#### [THE TASK]
Search the entries for the word "Bancaria". Copy every line that holds it.

Saved data entries:
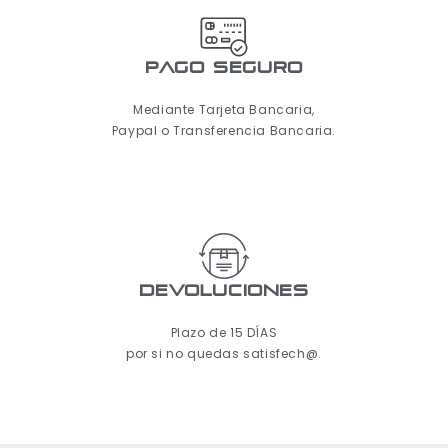
pago seguro
Mediante Tarjeta Bancaria,
Paypal o Transferencia Bancaria.
Devoluciones
Plazo de 15 DÍAS
por si no quedas satisfech@.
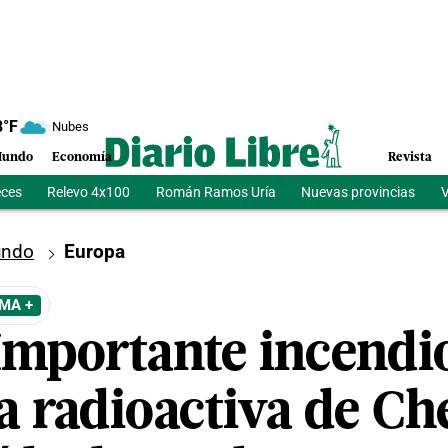
8
°F
Nubes
undo
Economía
Revista
eces
Relevo 4x100
Román Ramos Uría
Nuevas provincias
V
ndo
Europa
EMA +
Importante incendio
a radioactiva de Ch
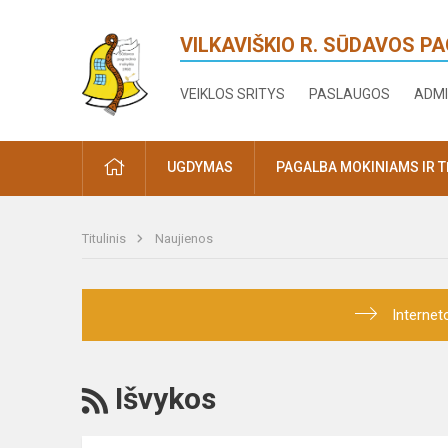
VILKAVIŠKIO R. SŪDAVOS P
VEIKLOS SRITYS
PASLAUGOS
ADMI
PRADŽIA
UGDYMAS
PAGALBA MOKINIAMS IR 
Titulinis
Naujienos
Internet
RSS
Išvykos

#### [REPLY]
Mediante Tarjeta Bancaria,
Paypal o Transferencia Bancaria.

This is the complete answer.